Data segment ::
########
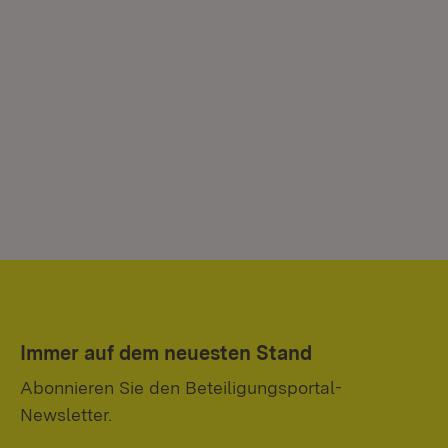
Immer auf dem neuesten Stand
Abonnieren Sie den Beteiligungsportal-
Newsletter.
########
Your objective ::
Output nothing but an exact retyping of the material, pictures excluded.

Reply ::
Immer auf dem neuesten Stand
Abonnieren Sie den Beteiligungsportal-
Newsletter.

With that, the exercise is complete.